THE PROBLEM
Count each line below that has "Нарына" anywhere in it. Answer with the total alone.

SUPPLIED MATERIAL
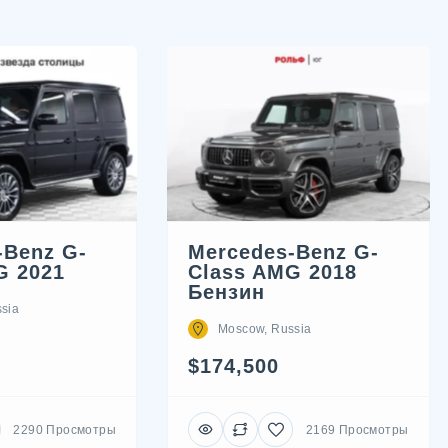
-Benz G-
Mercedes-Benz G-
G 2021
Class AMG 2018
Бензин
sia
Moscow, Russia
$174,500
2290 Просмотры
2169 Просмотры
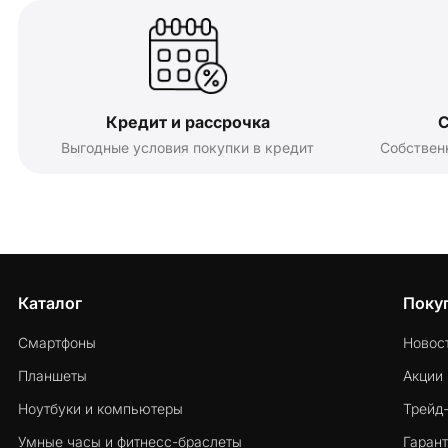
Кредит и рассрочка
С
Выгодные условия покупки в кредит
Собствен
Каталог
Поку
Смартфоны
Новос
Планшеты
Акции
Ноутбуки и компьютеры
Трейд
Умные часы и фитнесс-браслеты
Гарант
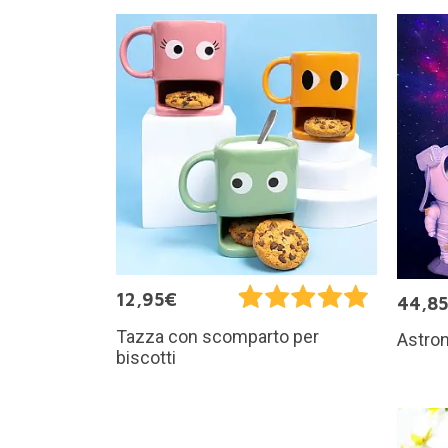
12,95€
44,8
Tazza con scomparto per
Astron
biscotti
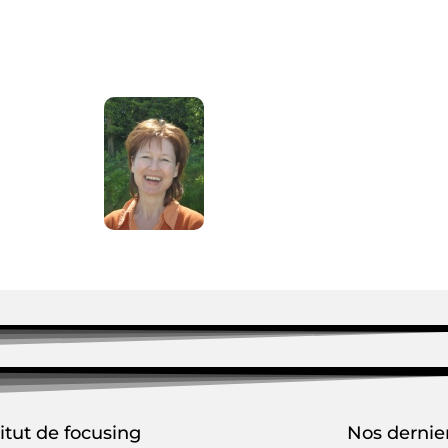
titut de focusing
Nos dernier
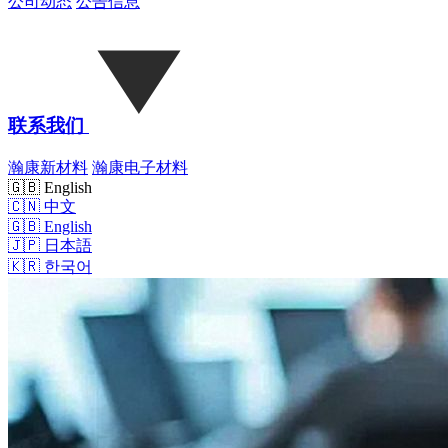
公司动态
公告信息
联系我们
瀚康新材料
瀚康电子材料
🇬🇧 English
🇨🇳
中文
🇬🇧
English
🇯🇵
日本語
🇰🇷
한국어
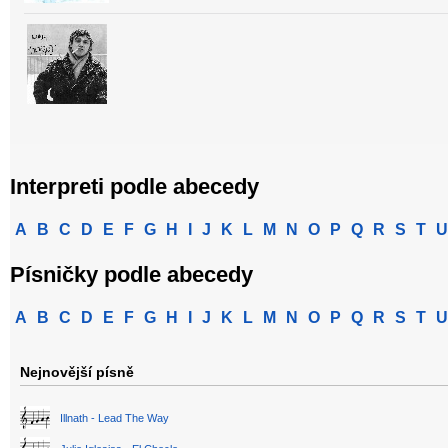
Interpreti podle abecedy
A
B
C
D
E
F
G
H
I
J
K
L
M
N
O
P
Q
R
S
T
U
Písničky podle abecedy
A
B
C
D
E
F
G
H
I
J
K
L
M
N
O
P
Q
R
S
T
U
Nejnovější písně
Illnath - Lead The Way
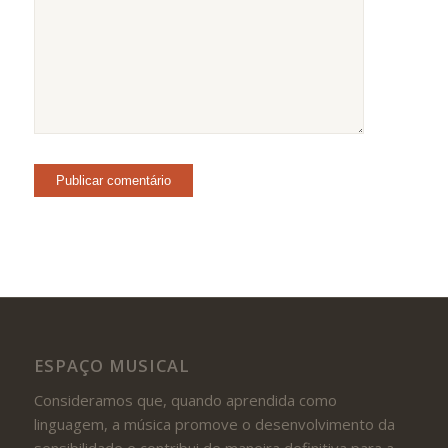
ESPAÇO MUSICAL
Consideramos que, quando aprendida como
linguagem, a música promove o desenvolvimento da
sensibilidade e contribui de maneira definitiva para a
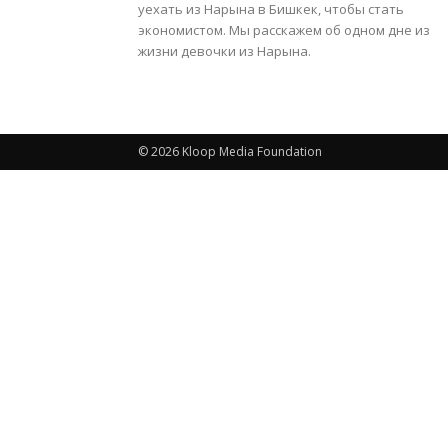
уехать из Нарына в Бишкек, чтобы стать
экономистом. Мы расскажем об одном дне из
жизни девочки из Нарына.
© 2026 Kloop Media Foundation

==

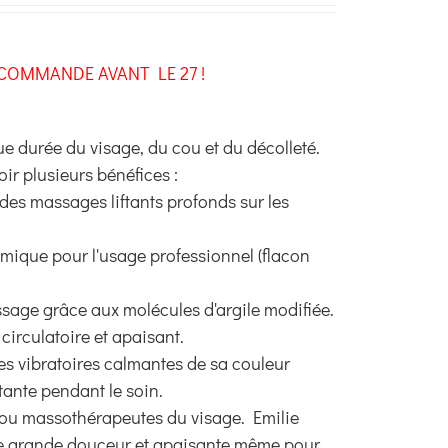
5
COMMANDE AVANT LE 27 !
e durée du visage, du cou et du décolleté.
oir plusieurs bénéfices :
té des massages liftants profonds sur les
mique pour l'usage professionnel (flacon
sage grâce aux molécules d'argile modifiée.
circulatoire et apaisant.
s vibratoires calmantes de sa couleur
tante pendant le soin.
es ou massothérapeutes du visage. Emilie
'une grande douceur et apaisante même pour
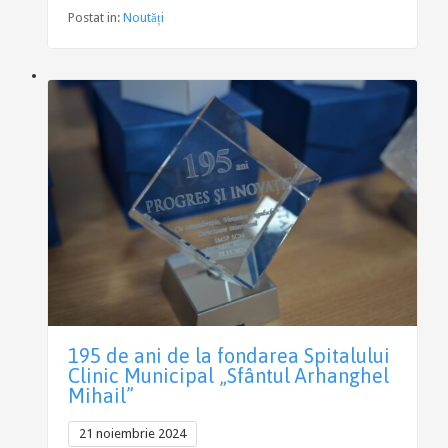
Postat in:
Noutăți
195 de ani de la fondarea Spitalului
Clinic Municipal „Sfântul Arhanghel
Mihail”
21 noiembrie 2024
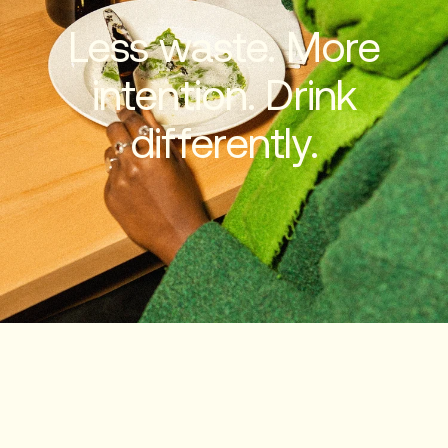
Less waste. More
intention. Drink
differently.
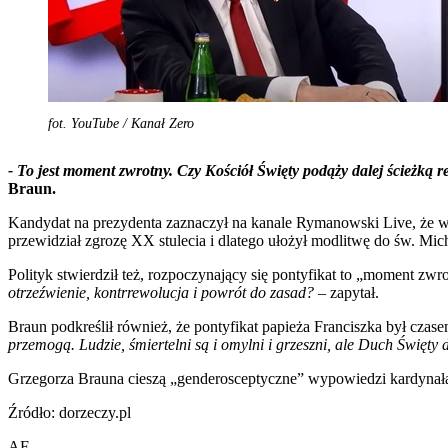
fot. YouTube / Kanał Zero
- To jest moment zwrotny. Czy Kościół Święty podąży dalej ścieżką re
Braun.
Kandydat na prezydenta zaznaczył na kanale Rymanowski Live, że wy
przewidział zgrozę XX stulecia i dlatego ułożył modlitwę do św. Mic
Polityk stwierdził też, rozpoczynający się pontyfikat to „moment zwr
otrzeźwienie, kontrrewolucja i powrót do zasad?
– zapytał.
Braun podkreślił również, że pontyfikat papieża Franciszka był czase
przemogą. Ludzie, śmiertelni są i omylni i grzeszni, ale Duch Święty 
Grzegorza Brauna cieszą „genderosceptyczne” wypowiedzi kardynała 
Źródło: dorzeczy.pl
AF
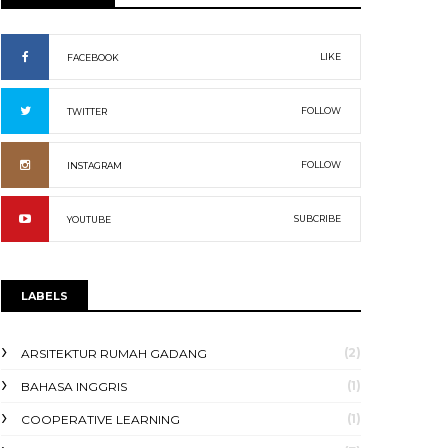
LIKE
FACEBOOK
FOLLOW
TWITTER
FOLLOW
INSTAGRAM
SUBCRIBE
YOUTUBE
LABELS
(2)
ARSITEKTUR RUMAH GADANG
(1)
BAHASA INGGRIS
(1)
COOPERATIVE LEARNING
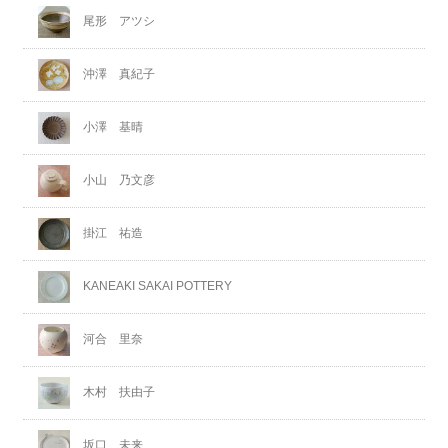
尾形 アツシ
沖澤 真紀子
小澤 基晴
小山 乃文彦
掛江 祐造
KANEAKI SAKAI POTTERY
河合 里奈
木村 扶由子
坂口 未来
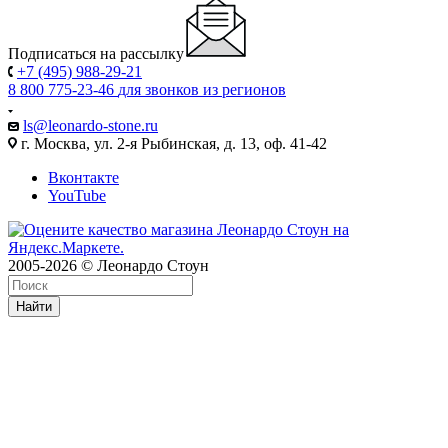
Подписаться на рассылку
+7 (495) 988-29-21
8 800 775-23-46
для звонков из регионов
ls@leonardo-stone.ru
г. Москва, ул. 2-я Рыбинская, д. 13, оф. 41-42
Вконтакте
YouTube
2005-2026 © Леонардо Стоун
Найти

COMPLETED EXERCISE
2